School funding

Some local superintendents call state's school funding formula inequitable

2012-09-08T20:00:00Z 2012-09-10T00:21:45Z Some local superintendents call state's school funding formula inequitableCarmen McCollum, (219) 662-5337

Pamela May does not know a lot about Gary's per-student funding and what it means to her only daughter, a junior in the high-ability program at West Side Leadership Academy.

But May does know the school doesn't have the computers and technology in the building that students need to move them forward.

"I know she goes to school and the roof is leaking," May said. "I know that teachers are working at a deficit and don't have everything they need. I know we've spent a lot of money on the new bus transportation software, and there have been serious problems with it. Everyone has degrees of responsibility, and the problems have existed for many years. I know Dr. (Cheryl) Pruitt is doing everything she can to address the issues, but no one can expect her to come in and be superwoman."

The Gary Community School Corp. has the highest per-student funding — $7,686.25 — among the 23 school districts in Lake and Porter counties and is among the highest in the state. The Lake Central School Corp. has the lowest per-student funding at $4,662.83.

Pruitt said her district's new chief financial officer is conducting a complete budget review, including a five-year analysis to see how money has been spent. Pruitt also asked the Indiana State Board of Accounts to come in and conduct an audit to determine exactly where finances stand.

"We're looking at everything, including salaries and overall finances, and every dollar that comes into the district so we can start fresh," she said. "We are also doing an overview of the maintenance department so that we can revamp the buildings and improve them. We're going through everything, every area so that we can be financially responsible."


A complex funding formula

Indiana's school funding is based on a complex formula that takes average daily membership, or enrollment, and other factors into account. One of those factors is the complexity index, which is calculated by looking at the percentage of students receiving free and reduced-price lunches, Indiana Department of Education spokeswoman Stephanie Sample said.

School districts that have higher concentrations of poverty, as measured by the percentage of students eligible for free and reduced-price meals, receive additional per-student funding.

This ensures "vertical equity" in the school funding formula and acknowledges that to equalize the playing field and offset the detrimental effects of poverty, some students are more costly to educate, said Terry Spradlin, director for Education Policy at the Center for Evaluation and Education Policy at Indiana University Bloomington.

"Local wealth used to be a factor for determining a school district's funding levels, and those districts that had greater property wealth received a larger percentage of general fund dollars from this revenue source and the state would contribute less," he said. "With property taxes no longer a general fund revenue source for schools, these schools have suffered some under the current funding system.
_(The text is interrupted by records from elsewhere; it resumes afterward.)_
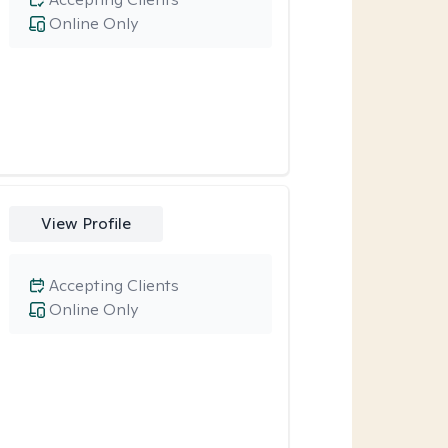
Online Only
View Profile
Accepting Clients
Online Only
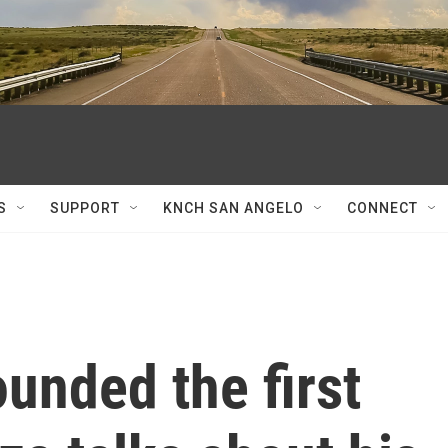
S
SUPPORT
KNCH SAN ANGELO
CONNECT
unded the first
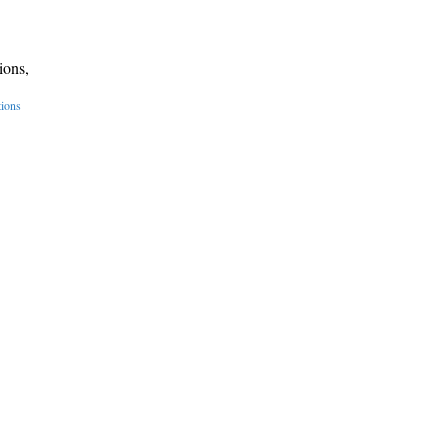
ions,
tions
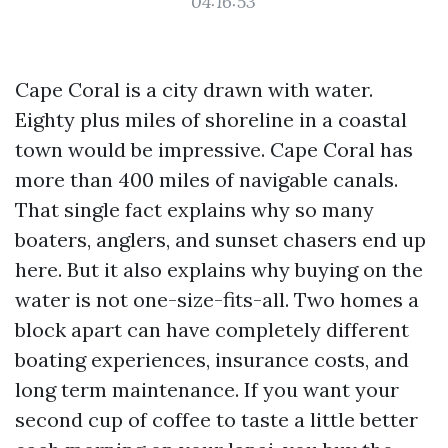
04:16:53
Cape Coral is a city drawn with water.
Eighty plus miles of shoreline in a coastal
town would be impressive. Cape Coral has
more than 400 miles of navigable canals.
That single fact explains why so many
boaters, anglers, and sunset chasers end up
here. But it also explains why buying on the
water is not one-size-fits-all. Two homes a
block apart can have completely different
boating experiences, insurance costs, and
long term maintenance. If you want your
second cup of coffee to taste a little better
Is the formula inequitable?

Munster Superintendent Richard Sopko said his district has petitioned the state and legislators for years to create equity in the school funding formula. The School Town of Munster gets $4,750.14 per student.

"It costs us just as much to educate a student as it costs anyone else regardless of where the student lives or the assessed value of their home," he said. "The funding formula has never been kind to Munster."

Sopko said the problem was compounded in 2010 when the state took over funding school districts' general funds, using sales tax and personal income tax, rather than the more dependable property taxes.

Sopko said the district lost $1.8 million that year and over the past three years lost a total of $5.8 million.

"I think it's unconscionable that we have a state with a $2.2 billion surplus, and they've chosen to balance the budget on the back of education," he said.

MSD of Boone Township Superintendent George Letz said Hebron schools have lost $451,156 in funding since 2010.

"In addition to this action, the corporation had reductions of tax dollars in five other funds (capital projects, transportation, debt service, pension and bus replacement) due to the circuit breaker and the corresponding caps which are now part of the Indiana Constitution," Letz said.

"At the same time, our expenses continue to increase because of higher costs for everything we provide to assist teachers in the instructional process and to operate our buildings: insurance, utilities, maintenance, technology ... teacher salaries and benefits, supplies, classified salaries and benefits," he said.

MSD of Boone Township receives $5,190.10 per student for 2012, less than the state average of $5,400. The range of funding for school districts in Indiana is $4,600 to $8,400 per student.

The bottom line is that many school districts have had to cut staff.

Letz said MSD of Boone Township has had to reduce the number of administrators, teachers, instructional aides, custodians and secretaries to meet its needs.

"All of these staff members are vital contributors to our program," he said. "The employees who are left are now required to be responsible for many more duties since the number of employees has declined and will continue to decline if no new funding is available from the Indiana General Assembly."